O barco onde todos nos achamos não é fácil, mas a verdade é que ainda não deu sinais de náufrago, ainda tem lugar para nós e segue uma luz que mesmo que não sendo constante, está lá, no horizonte para nos acolher e confortar.
Mas nem todos os barcos são assim… há os verdadeiros, aqueles que ocupados com outras dezenas de pessoas, por vezes já sem espaço, atravessam mares em horas difíceis, enfrentam a escuridão da noite e o infinito do dia… barcos em que ninguém quer entrar, não por vontade, nem sozinho nem acompanhado, mas cuja força da vida assim o obriga. E por vezes nem barcos há, há apenas uma necessidade de fuga, um medo do presente, uma certeza de que o que quer que haja para além do mar, para além do muro, para além das horas de caminhadas desertas e das longas semanas que viram meses, por vezes anos, à espera da incerteza do futuro, é melhor do que ficar.
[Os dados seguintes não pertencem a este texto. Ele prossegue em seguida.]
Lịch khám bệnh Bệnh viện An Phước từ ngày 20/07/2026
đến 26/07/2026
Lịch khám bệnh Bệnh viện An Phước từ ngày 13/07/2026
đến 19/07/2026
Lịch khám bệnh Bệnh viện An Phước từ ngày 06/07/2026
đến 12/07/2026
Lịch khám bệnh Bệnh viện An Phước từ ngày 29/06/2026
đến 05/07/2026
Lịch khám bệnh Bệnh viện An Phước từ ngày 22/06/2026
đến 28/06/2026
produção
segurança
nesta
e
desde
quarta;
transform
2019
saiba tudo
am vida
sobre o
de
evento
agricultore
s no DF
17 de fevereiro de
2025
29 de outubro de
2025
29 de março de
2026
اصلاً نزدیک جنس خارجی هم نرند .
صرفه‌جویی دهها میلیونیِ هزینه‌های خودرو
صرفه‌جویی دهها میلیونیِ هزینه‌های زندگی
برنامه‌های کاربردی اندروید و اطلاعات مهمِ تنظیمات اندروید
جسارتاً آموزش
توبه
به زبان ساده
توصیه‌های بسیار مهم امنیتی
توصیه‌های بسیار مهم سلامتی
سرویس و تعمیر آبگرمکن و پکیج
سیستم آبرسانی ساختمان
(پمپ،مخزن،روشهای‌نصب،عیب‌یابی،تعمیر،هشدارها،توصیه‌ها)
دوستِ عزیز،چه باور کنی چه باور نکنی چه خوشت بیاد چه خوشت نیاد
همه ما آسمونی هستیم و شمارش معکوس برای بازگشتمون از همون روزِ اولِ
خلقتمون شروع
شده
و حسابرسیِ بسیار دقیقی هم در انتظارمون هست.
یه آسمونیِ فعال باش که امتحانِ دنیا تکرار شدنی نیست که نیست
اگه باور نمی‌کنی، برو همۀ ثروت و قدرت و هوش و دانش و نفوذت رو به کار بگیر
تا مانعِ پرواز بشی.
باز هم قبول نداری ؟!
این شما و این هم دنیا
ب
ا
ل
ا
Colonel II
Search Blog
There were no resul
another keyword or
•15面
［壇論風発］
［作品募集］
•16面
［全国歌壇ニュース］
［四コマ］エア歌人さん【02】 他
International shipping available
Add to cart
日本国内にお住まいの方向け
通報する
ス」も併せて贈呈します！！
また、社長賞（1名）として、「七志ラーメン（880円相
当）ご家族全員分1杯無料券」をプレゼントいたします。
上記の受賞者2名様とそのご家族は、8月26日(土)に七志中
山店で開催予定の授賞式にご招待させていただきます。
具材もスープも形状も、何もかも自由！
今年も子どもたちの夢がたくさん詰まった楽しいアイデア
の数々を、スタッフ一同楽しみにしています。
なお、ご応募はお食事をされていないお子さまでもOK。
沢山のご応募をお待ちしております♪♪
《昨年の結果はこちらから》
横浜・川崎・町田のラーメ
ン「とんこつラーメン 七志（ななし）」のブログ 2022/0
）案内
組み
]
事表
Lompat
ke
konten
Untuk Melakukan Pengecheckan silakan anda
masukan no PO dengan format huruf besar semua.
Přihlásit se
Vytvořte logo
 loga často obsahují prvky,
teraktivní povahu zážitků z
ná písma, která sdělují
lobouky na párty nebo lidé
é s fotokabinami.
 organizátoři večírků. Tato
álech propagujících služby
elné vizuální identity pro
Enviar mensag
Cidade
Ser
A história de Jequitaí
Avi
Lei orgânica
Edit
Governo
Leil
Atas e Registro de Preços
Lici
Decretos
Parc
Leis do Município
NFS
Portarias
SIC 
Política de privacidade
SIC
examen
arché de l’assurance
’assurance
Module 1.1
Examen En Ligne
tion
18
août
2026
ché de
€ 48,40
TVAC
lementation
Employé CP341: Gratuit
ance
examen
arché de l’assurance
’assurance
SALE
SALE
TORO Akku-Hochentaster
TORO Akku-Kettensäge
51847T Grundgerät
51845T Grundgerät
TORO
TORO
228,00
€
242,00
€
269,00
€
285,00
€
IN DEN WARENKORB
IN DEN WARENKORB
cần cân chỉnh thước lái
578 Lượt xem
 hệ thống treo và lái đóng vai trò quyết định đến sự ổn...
O Papa Francisco desafia-nos, pela ocisão deste 107º dia do Migrante e do Refugiado, a “rumarmos a um Nós cada vez maior “, mas temos nós capacidade de o ver para além do eu? Reconhecemos nós o barco real dos outros, estando sempre tão centrados no hipotético do nosso?
Há um verso de um poema de um autor Somali que diz “ ninguém coloca os seus filhos num barco, a não ser que a água seja mais segura que a terra”, os últimos acontecimentos no Afeganistão mostraram-nos que o mesmo se aplica aos aviões, porque também ali o ar foi mais seguro que permanecer.. e tantos mais exemplos existem por esse mundo fora, na história da humanidade e no próprio testemunho da nossa cristandade. Maria e José são exemplo disso, que por necessidade de recenseamento numa terra que não era mais a deles, foram obrigados a dar à luz o “nosso” Menino numa manjedoura, porque lhes fecharam as portas, porque havendo tantos no mesmo barco que eles, não foram capaz de os apoiar e dizer “estamos nisto juntos”, “fazemos parte de um todo maior que nós”.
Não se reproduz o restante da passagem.